Loud statements like "We are the best company on the market", outdated prices, careless storage of confidential data and many other factors can draw the attention of the Antimonopoly Committee and the State Service for Consumer Protection to your business.
How to avoid fines and put your landing in order from a legal point of view?
For phrases like "We are №1 in the market" you can get a fine from the Antimonopoly Committee
Some marketers use loud phrases like "We are №1 in the market", "We have the lowest prices" or "Our product has no analogues" when packaging a business. Such statements can be added only if it is really true.
If the company is not the market leader or sells the product at the lowest price, claiming the opposite, it violates the law "On protection against unfair competition." The Antimonopoly Committee may recognize such advertising materials as "misleading", fine and oblige to bring the site and business in line with antitrust law.

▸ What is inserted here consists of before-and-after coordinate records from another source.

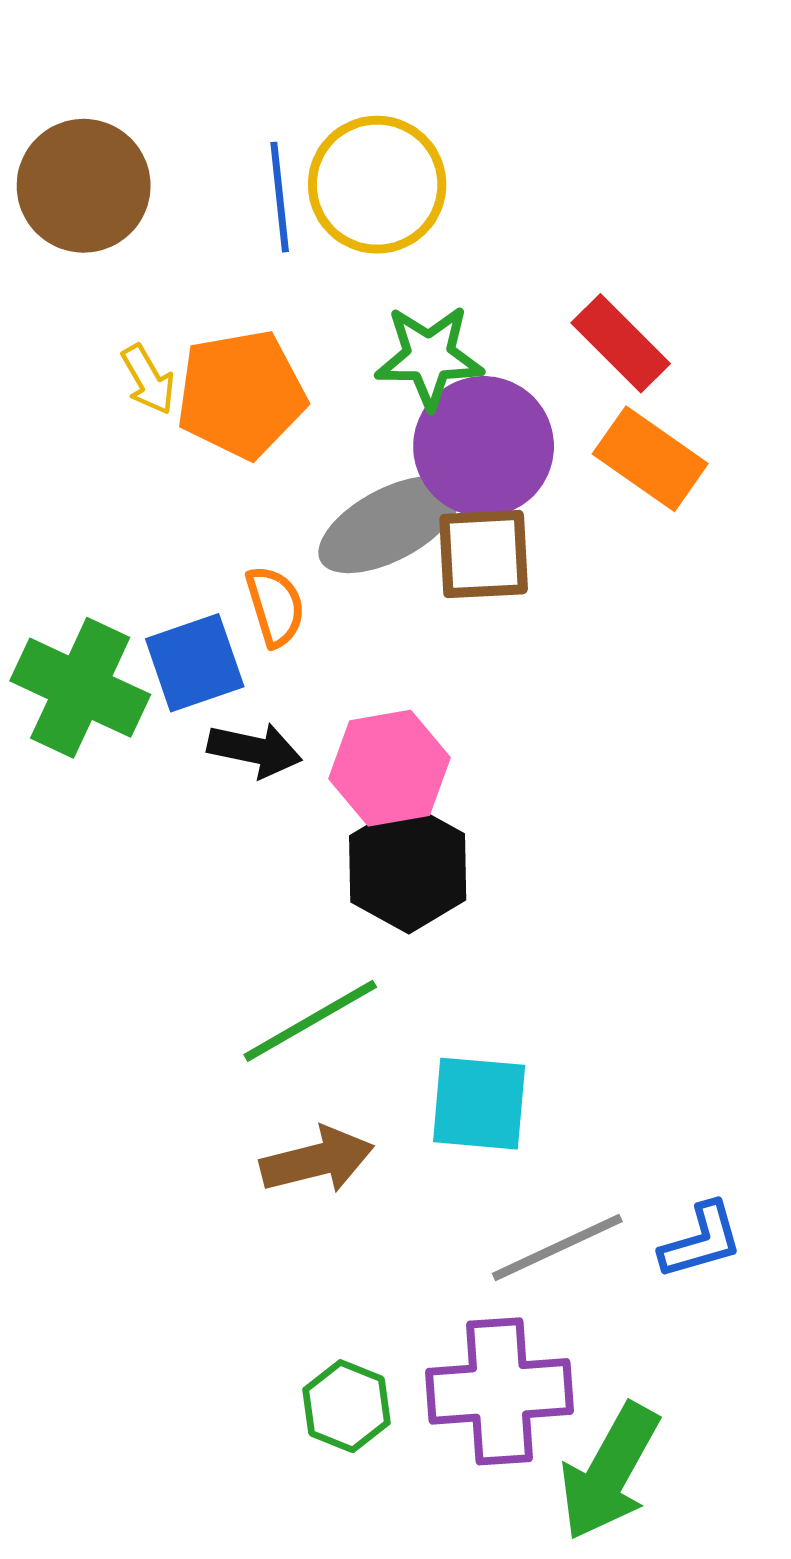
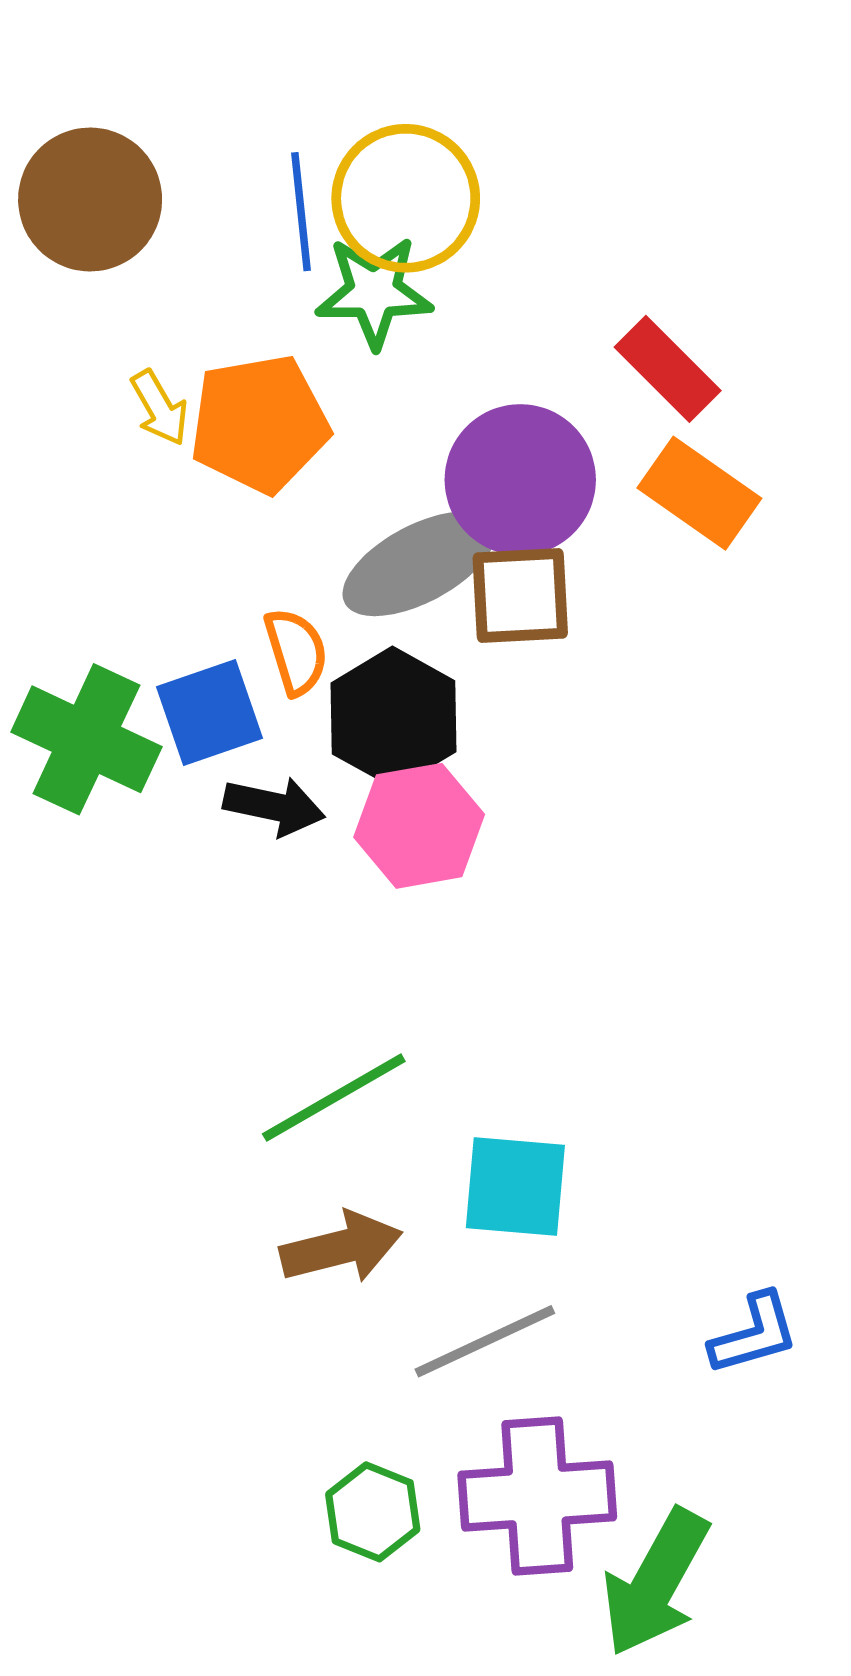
green star: (429, 357) -> (374, 292), moved
black hexagon: (408, 868) -> (394, 717), moved
gray line: (557, 1247) -> (485, 1341), moved

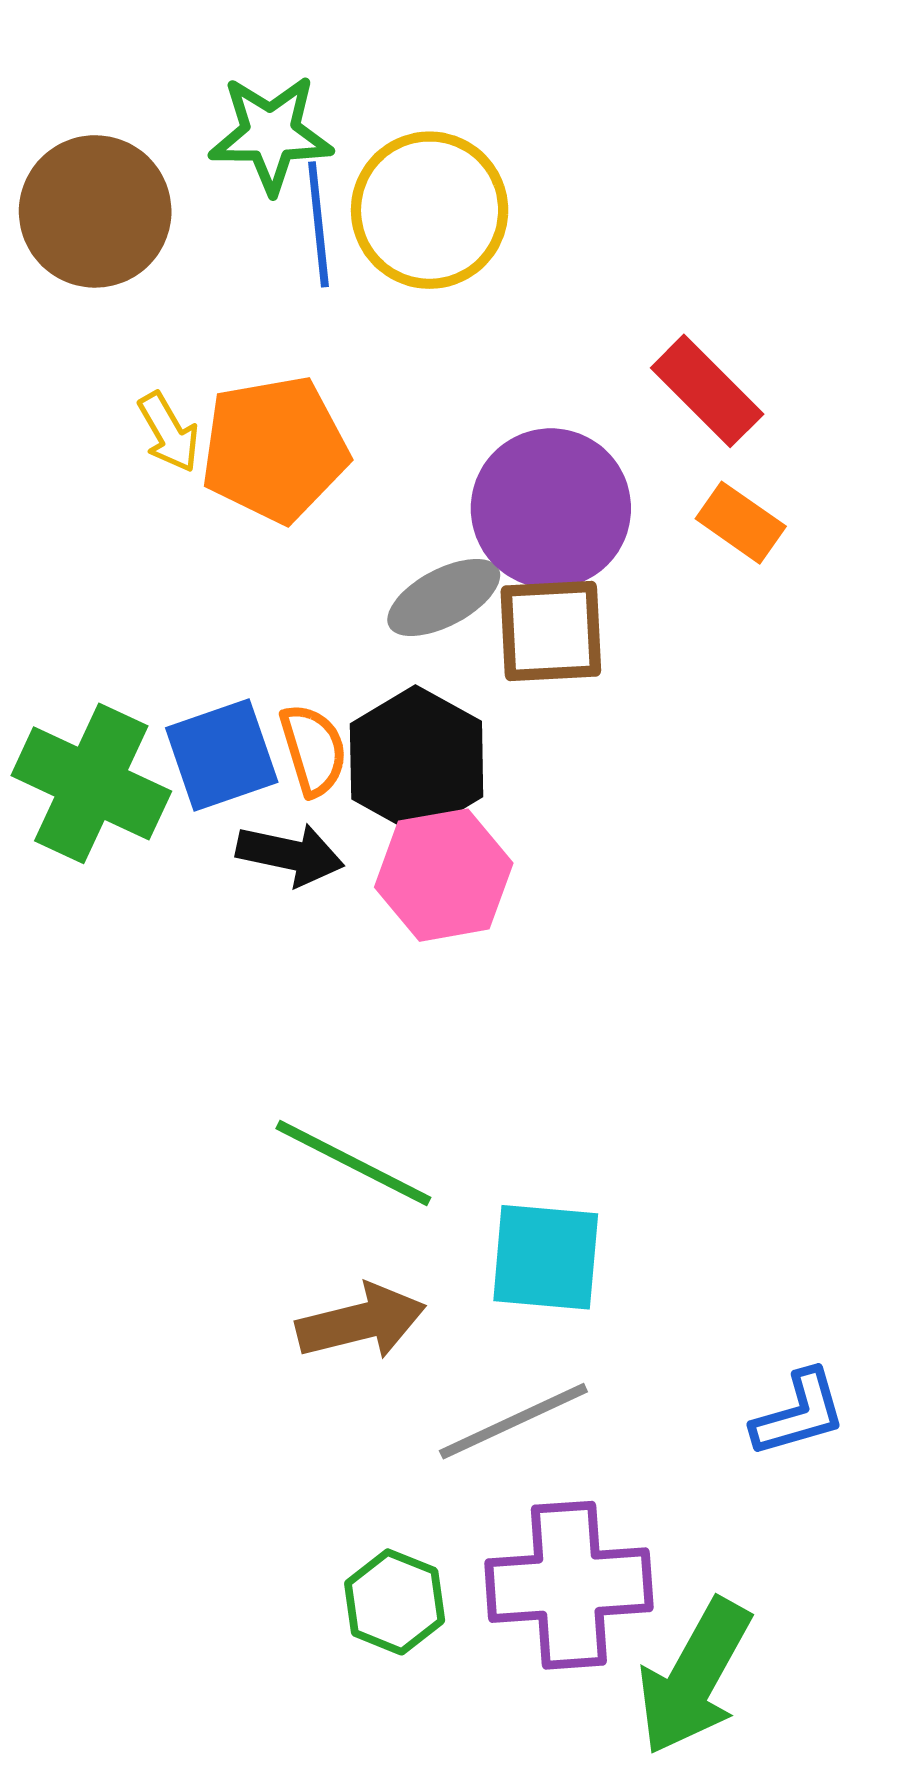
green star: (374, 292) -> (271, 134), moved
orange rectangle: (699, 493) -> (741, 523), size x0.7
gray ellipse: (419, 564) -> (444, 598), size x0.7
orange semicircle: (296, 652) -> (313, 750), moved
green line: (334, 1098) -> (353, 1163), turned 57

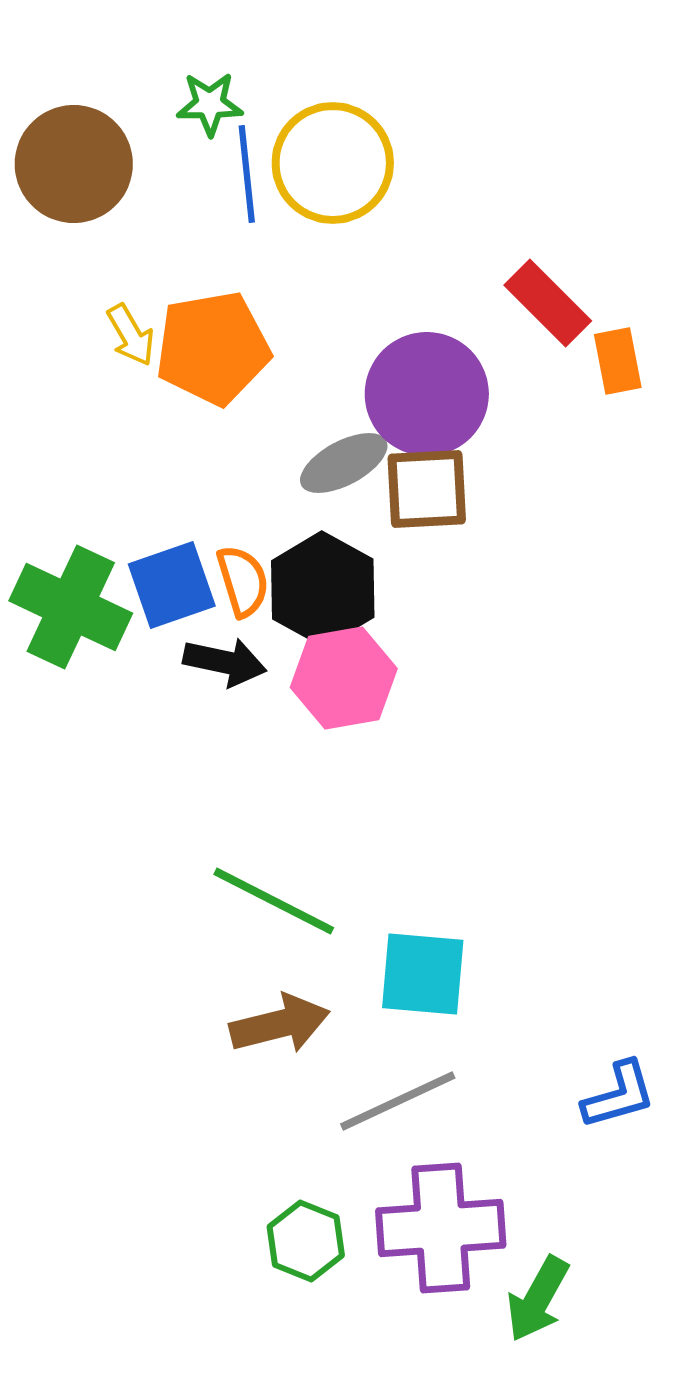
green star: (271, 134) -> (210, 104), size x0.7
orange rectangle: (741, 523) -> (618, 361), moved, turned 44
green arrow: (694, 1677) -> (538, 1299), size x0.7

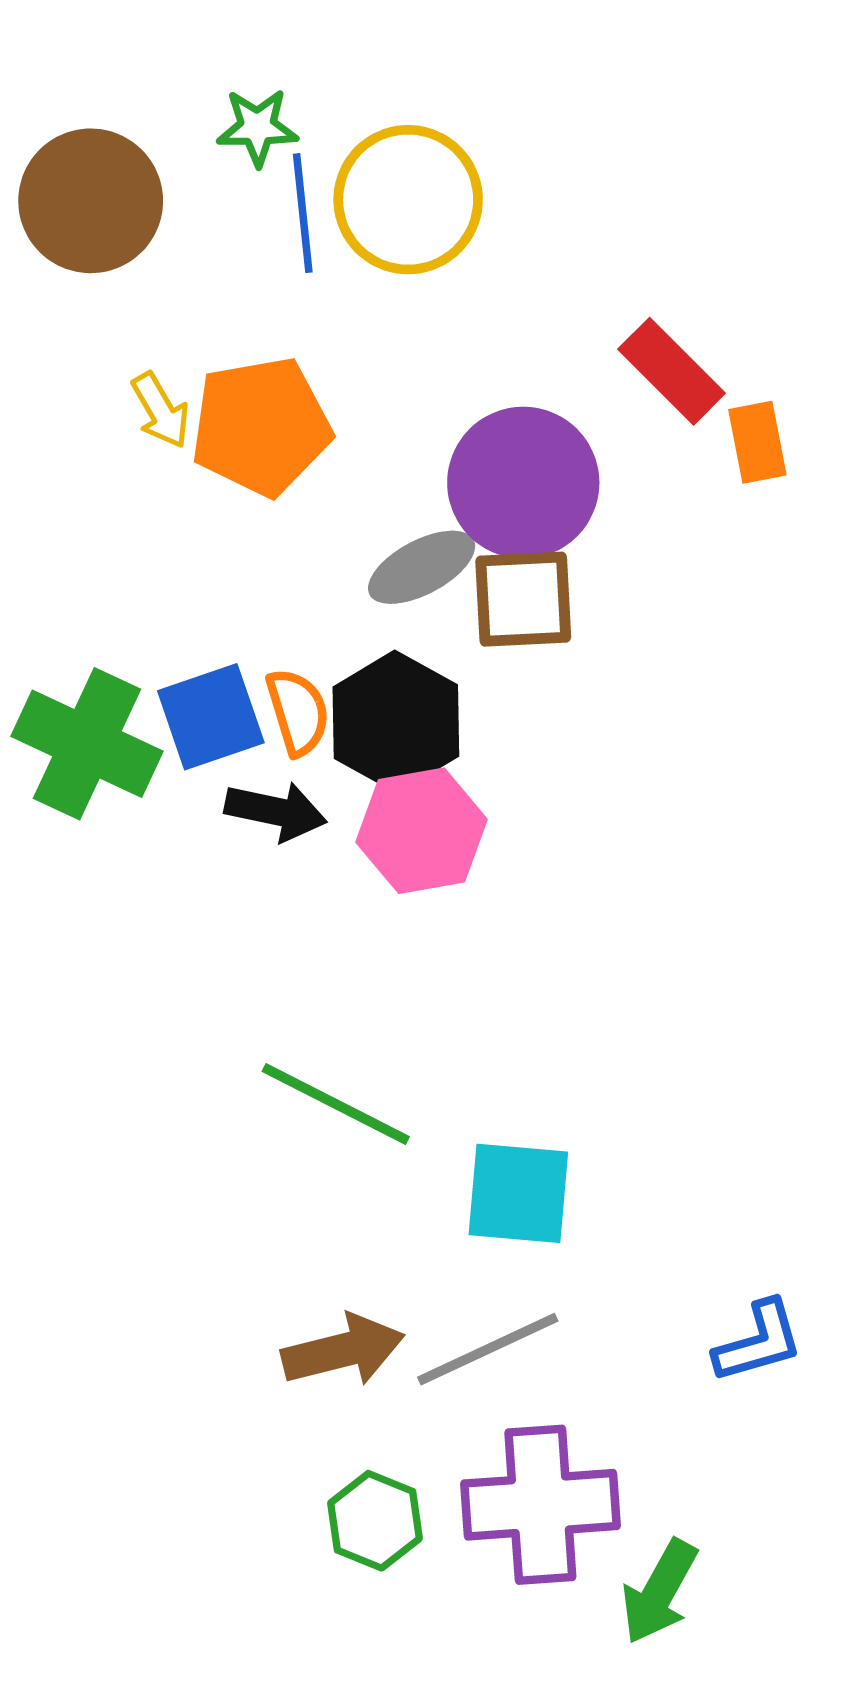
brown arrow: (280, 1024) -> (343, 1350), moved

What sanctions are threatened for violation:
- Fine up to 5% from sales of products for the previous reporting year;
- Compensation in double the amount of damage caused by the dissemination of inaccurate information;
- Prohibition on the use of products and materials with misleading information.
In 2015, mobile operators Lifecell and Kyivstar were fined UAH 19.5 and 21.3 million, respectively. They indicated on their websites that calls were charged per second, but in reality it was per minute.
The committee also monitors smaller businesses. In 2017, he fined the manufacturer of medical drugs 70 thousand. UAH The company used an image of the award on the website and product packaging, which it did not receive. In addition to the fine, they had to remove this badge from all manufactured goods.
In April 2018, the Antimonopoly Committee fined the producer of yogurt "Galichina" 68 thousand. UAH The inscription "From the pure Carpathians" on the site and products was recognized as "misleading." As it turned out, the company's plants are located in the Volyn region, and the purchase of raw materials in the Carpathian regions has not been carried out for more than six months.
Even the fact that the manufacturer has a registered trademark with the text "From the pure Carpathians" did not change the situation. The antitrust authorities explained that even the presence of a trademark does not give the right to disseminate unreliable information among consumers.
Use only the data on the selling site that you can confirm
If the product is certified by a research institute, it is better to write a specific phrase: "Our product is certified by such an institute", rather than the abstract "Approved by doctors" or "Recommended by leading cosmetologists".
Avoid the phrase "We are the best company on the market." If you have helped the client and are proud of what you do, it is better to place a real review on the site. Otherwise, it may result in complaints from consumers or competitors against you.
You are obliged to sell the goods at the price which is specified on the website. Keep an eye on its relevance
When selling goods or providing services, you offer the user to enter into a "connection agreement" with you - the person by default agrees to the conditions that are spelled out on the site. This means that all information must be valid and understandable.
First of all, you need to monitor the relevance of prices. The price indicated on the site is a public offer - by law you are obliged to sell the product at this price.
If you refuse a customer to sell the product at the price stated on the site, he has the right to contact State Service for Consumer Protection or immediately in court. This can lead to fines and additional inspections of your company.
Exit two: control the relevance of prices and working conditions on the site or make a note "Prices listed on the site are subject to change. Check the current cost with the manager by phone. "
How to limit responsibility to users and why do it
Facebook has limited its liability to users to $100 or "the amount a person has paid in the last twelve months."
If the user sues on Facebook, he will not be able to claim more than $100 or the total annual payment
Limitation of liability does not guarantee the absence of problems in the future. But it is better for site owners to insure themselves and prescribe additional items in the user agreement. This is easier than then proving the unfoundedness of the size of the lawsuits.
If you have a software product, the restriction text can be as follows:
“You acknowledge that (…) is not responsible for any damage to your computer system or data loss resulting from the download of any such material. Use of this website constitutes your agreement to these terms and conditions and your waiver of any claims against (…) and its affiliates. (…) Reserves the right at any time in its sole discretion to supplement, delete or in any way change parts of this disclaimer. ”
You can add the following restriction to the information site:
"By using this site, you agree that (…) will not be liable for any direct or indirect damages from the use of the information and materials contained on this site."
Personal data: name, location, contacts, preferences and online identifiers. Confidential information: genetic and biometric indicators, racial and ethnic origin
Special attention should be paid to such a policy if you have clients from the European Union. This is due to GDPR regulations, which became mandatory in May 2018.
If a citizen of the European Union leaves on your site data by which he can be identified, be sure to implement these basic points:
- Separate consent is required if you are going to email a person;
Keep information about the date and time of granting all the above consents. If there are any disputes, you can easily prove yourself right.